Paradise Cracked (Код доступа: РАЙ) is a cyberpunk single-player turn-based tactics video game. It was created by MiST Land South (renamed as GFI Russia in 2006) for Microsoft Windows and released in 2002.

The player starts as a character named "Hacker" who is just as the name implies. The player starts with a pistol and the ability to hack certain objects (ATMs, Trade Robots, etc.) as well as a journal which gives maps of the area and tells them missions both current and completed. As certain missions are completed, the character's level will increase and skills can have points added to them increasing areas like strength, aim, hacking skill, health points and so forth.

The game offers the option to play solo or to join with other characters or groups (such as the mob). Hacker is constantly hunted by the law making teaming up with someone in the best interest of the player's survival. Teaming up will also add new missions to Hacker's journal.
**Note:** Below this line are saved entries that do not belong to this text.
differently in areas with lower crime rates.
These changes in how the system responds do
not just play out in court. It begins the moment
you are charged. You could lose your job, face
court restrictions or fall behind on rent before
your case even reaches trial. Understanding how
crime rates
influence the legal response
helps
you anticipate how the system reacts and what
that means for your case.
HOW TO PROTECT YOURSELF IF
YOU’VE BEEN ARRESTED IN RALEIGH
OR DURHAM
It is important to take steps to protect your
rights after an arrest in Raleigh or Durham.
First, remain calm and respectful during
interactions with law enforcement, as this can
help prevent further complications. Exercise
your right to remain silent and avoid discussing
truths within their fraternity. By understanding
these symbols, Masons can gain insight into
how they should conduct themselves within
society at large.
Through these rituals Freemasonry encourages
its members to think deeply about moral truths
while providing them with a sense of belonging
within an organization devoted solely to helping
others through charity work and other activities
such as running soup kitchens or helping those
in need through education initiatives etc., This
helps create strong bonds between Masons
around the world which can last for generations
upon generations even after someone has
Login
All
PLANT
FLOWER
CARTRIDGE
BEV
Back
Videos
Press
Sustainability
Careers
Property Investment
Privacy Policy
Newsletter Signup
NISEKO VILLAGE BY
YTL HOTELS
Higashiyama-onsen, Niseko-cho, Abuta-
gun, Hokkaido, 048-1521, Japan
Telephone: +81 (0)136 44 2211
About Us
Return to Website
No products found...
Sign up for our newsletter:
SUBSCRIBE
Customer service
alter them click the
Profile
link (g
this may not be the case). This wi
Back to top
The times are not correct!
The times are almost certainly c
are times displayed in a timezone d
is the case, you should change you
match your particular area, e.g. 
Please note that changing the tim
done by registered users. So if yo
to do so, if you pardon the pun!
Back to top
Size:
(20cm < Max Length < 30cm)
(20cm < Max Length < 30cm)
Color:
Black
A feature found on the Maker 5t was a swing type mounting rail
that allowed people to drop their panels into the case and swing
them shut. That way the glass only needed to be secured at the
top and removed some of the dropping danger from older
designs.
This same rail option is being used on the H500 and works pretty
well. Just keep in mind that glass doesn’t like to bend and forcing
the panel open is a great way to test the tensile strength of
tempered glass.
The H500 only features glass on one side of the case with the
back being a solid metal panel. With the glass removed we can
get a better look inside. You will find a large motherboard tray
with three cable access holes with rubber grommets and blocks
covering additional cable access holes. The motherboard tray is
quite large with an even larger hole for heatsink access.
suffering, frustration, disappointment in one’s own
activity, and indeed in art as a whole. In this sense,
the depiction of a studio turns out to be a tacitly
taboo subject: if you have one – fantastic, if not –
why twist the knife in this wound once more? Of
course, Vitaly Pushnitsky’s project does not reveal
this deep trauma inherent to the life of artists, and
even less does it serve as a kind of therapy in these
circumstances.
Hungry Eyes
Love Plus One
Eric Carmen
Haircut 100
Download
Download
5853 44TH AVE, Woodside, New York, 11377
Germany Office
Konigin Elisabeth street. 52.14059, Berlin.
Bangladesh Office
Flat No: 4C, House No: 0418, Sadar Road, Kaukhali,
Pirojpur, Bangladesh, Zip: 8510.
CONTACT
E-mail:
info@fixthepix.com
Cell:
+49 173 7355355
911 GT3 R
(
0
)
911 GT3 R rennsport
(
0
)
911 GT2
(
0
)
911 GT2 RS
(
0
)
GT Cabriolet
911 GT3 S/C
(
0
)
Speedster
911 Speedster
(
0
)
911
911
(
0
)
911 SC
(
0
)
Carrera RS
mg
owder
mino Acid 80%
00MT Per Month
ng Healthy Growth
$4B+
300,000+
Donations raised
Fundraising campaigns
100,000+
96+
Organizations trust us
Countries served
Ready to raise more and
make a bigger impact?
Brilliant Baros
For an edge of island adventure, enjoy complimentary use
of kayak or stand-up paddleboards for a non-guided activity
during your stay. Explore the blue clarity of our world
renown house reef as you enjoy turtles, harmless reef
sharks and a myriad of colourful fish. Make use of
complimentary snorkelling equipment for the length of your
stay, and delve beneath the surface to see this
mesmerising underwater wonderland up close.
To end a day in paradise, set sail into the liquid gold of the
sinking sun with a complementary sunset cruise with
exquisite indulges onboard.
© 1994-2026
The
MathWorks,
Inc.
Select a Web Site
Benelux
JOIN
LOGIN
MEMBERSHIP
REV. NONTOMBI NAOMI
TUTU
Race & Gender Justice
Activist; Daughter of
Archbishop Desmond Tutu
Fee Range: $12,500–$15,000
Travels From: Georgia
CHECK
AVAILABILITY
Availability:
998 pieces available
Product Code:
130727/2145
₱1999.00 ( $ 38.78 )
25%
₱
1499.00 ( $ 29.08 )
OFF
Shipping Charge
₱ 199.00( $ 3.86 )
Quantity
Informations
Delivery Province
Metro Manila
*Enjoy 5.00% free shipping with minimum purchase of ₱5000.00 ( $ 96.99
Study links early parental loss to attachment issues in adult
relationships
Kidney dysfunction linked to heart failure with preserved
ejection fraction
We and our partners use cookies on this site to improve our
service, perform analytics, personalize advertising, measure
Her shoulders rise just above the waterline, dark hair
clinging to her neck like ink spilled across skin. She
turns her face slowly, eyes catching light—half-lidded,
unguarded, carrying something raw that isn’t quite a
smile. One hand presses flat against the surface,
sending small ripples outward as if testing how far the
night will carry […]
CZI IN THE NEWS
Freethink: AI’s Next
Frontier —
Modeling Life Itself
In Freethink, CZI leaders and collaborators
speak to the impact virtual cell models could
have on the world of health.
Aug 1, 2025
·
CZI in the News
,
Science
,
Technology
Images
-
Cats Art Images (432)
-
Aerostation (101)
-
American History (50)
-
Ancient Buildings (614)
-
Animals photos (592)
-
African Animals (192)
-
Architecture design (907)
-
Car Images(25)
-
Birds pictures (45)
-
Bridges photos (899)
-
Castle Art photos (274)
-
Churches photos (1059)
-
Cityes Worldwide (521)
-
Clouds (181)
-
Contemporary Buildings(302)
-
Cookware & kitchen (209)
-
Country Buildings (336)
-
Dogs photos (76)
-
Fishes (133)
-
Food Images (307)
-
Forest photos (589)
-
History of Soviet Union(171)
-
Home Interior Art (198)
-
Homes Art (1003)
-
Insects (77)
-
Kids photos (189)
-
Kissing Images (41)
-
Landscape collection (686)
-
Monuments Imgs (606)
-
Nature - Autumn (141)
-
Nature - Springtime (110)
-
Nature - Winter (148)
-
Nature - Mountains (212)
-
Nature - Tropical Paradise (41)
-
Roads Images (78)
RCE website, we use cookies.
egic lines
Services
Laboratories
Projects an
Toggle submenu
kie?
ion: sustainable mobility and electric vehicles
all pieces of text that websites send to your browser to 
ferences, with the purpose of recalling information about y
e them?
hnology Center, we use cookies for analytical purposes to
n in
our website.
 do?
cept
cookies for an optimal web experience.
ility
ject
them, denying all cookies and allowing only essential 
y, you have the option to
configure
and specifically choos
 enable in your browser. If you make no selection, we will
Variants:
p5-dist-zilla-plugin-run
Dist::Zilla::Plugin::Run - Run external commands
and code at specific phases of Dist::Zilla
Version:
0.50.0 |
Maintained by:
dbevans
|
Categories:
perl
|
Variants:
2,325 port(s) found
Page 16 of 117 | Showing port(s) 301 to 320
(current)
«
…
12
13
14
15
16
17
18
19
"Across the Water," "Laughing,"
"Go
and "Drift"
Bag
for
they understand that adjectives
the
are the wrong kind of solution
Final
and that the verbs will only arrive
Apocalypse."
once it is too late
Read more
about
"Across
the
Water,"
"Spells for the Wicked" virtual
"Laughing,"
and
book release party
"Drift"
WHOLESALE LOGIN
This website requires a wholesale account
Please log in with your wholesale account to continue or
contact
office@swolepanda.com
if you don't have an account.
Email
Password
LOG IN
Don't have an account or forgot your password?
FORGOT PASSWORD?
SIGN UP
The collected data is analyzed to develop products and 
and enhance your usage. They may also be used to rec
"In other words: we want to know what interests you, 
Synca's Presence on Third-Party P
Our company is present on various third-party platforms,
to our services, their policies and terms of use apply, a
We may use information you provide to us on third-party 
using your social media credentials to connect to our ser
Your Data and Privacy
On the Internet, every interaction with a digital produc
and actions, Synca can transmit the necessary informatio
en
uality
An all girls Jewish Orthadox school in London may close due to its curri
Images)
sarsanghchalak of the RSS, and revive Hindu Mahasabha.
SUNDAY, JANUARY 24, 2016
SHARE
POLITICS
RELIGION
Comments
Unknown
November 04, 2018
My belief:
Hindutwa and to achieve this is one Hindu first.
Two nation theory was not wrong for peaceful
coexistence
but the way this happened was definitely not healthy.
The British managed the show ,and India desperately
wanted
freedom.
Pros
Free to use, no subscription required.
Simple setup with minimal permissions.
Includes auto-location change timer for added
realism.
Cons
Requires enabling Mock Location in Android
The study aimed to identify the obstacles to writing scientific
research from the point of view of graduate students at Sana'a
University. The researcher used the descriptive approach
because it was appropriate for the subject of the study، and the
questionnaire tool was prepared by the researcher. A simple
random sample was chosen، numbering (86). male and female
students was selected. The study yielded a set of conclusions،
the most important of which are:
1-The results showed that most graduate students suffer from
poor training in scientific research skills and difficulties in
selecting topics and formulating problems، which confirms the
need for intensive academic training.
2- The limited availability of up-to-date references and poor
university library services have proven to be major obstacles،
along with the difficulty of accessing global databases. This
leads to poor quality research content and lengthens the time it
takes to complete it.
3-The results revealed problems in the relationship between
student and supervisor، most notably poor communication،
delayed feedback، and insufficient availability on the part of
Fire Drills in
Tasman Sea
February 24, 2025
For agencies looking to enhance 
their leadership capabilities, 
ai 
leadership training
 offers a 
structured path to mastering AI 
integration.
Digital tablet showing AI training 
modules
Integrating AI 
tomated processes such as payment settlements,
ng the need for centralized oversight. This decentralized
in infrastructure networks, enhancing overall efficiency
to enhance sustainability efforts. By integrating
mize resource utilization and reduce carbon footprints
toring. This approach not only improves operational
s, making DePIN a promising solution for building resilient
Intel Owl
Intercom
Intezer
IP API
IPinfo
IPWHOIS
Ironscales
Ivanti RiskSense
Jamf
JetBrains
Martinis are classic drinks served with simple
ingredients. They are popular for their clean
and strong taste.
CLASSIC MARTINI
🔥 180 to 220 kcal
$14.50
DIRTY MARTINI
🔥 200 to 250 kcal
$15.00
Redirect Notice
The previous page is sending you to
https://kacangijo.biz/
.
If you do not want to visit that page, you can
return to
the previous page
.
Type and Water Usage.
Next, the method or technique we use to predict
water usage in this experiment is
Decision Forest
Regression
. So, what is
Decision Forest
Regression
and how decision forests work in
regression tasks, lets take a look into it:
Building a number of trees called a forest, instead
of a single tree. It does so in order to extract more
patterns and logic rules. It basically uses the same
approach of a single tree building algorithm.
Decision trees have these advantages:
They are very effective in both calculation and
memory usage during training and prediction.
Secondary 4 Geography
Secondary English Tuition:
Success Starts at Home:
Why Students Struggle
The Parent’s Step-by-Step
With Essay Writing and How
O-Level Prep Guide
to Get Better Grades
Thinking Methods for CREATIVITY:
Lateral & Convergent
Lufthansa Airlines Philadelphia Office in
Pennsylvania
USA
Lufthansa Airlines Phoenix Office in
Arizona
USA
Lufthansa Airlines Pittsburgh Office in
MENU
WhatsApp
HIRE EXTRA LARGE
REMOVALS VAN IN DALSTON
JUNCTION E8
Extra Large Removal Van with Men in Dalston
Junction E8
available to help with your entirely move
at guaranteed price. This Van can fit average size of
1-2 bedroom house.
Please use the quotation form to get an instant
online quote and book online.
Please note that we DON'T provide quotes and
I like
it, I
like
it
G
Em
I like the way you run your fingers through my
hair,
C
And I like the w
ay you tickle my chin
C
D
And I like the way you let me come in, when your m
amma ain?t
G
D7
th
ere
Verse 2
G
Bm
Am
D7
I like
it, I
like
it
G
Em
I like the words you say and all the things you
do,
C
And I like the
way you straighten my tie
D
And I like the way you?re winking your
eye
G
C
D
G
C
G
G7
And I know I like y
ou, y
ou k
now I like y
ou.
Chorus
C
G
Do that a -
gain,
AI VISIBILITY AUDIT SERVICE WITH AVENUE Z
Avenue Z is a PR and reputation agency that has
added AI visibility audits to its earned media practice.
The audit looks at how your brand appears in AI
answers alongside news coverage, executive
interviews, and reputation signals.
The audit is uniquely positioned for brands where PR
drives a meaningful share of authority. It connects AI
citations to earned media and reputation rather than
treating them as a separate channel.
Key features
Additional weapons, items, and body armor can be acquired by purchase or by killing another player. The character's strength determines what weight of weapons, items etc. he can carry while certain clothing will increase or decrease the number of items they can carry. The heavier the weight, the less distance the character can move in a given turn. As strength and level increase, so will a character's distance he can travel.

The game never really gained much ground in terms of commercial success.